Ketika saya masih kecil saya sering melihat simbok (ibu – red) membersihkan beras. Kadang-kadang secara iseng saya juga ikut membantu. Simbok menegur ketika saya membuang gabah dan batu kelantai, simbok mengajari untuk memisahkan menjadi empat kelompok yang dipisahkan, selain beras, ada kelompok gabah (beras yang masih ada kulitnya), ada kelompok menir (pecahan butiran beras), serta ada kelompok batu dan sekam (kulit beras). Setelah terpisah simbok memperlakukan keempatnya sebagai berikut :

1. Beras yang telah dibersihkan dimasukan kedalam daringan (sejenis gentong besar tempat menyimpan beras), sehingga siap dimasak kapan saja dengan rasa yang enak.

2. Gabah dimasukan kedalam karung gabah yang belum digiling. Menurut simbok, gabah tersebut sebenarnya memiliki bulir beras yang baik hanya saja tidak sempat pecah pada saat masuk ke mesin penggilingan padi. Nanti gabah tersebut akan digiling lagi agar menjadi beras.

3. Menir dimasukan dan dikumpulkan ke dalam wadah dari anyaman bambu. Bila jumlah menir sudah cukup banyak, menir tersebut akan ditumbuk menjadi tepung beras dan dicampur dengan biji kacang tanah atau ikan teri untuk membuat rempeyek.
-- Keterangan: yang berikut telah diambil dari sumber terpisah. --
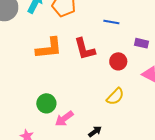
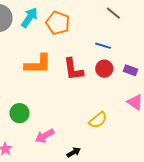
red circle: (118, 61) -> (104, 69), moved
green circle: (46, 103) -> (19, 113), moved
Itu akan lebih enak dimakan daripada dicampurkan dengan beras menjadi nasi.

4. Batu dan sekam diletakan dibawah tanaman bunga dihalaman rumah, menurut simbok supaya tidak mengotori lantai dan sekamnya bisa membuat tanaman subur sedangkan batu dengan sendirinya akan menyatu dengan tanah.

Di tangan simbok, gabah, menir, batu dan sekam pun masih sangat berarti dan diperlakukan sedemikian rupa sehingga tetap berguna.

Mereflesikan pengalaman di atas, ketika saya menggunakan hak menilai, saya lebih sering memandang gabah, menir, batu dan sekam sebagai suatu yang tidak berguna sehingga saya buang sehingga lantai menjadi kotor. Sementara itu simbok memandang semua menjadi berarti dengan dengan sedikit tambahan pekerjaan dan menunggu waktu yang tepat. Lalu ketika orang lain memberikan penilaian kepada saya sebagai gabah, menir, batu dan sekam ada dua pilihan yang bisa saya pilih: Membiarkan diri dibuang dan berserakan dilantai kemudian disapu dan dibuang ke belakang. Sedangkan pilihan yang lain adalah, terus berusaha menjaga kualitas gabah (diri) agar ketika digiling saya mampu menjadi beras yang baik atau tetap berusaha menjadi menir yang tidak lapuk agar ketika dibuat tepung beras dapat menjadi bahan rempeyek yang renyah dan gurih ataupun rela menjadi batu dan sekam yang menyatu dengan tanah untuk membuat rongga yang menyuburkan bunga yang tumbuh diatasnya sekalipun orang hanya memuji keindahan bunga itu.

Tuhan Yesus Kristus telah lebih dahulu menjadi seperti tidak berarti tetapi Dia memberikan diriNya dan sungguh menjadi sangat berarti bagi banyak orang, Dia memberi keselamatan, Dia memberi kehidupan, Dia memberi jalan, Dia menjadi sumber harapan. Saya dan saudara bukan, gabah, bukan menir, bukan batu apalagi sekam. Kita bahkan menjadi biji mata-Nya dan sangat berarti bagi-Nya. Atas kasih Tuhan Yesus tersebut, maka yang menjadi permenungan bagi kita adalah apa yang mesti kita buat untuk menjaga kulitas hidup kita dan keluarga, kualitas hidup warga Komunitas, dan kualitas hidup umat Paroki dengan segala kemampuan dan kesempatan yang kita miliki.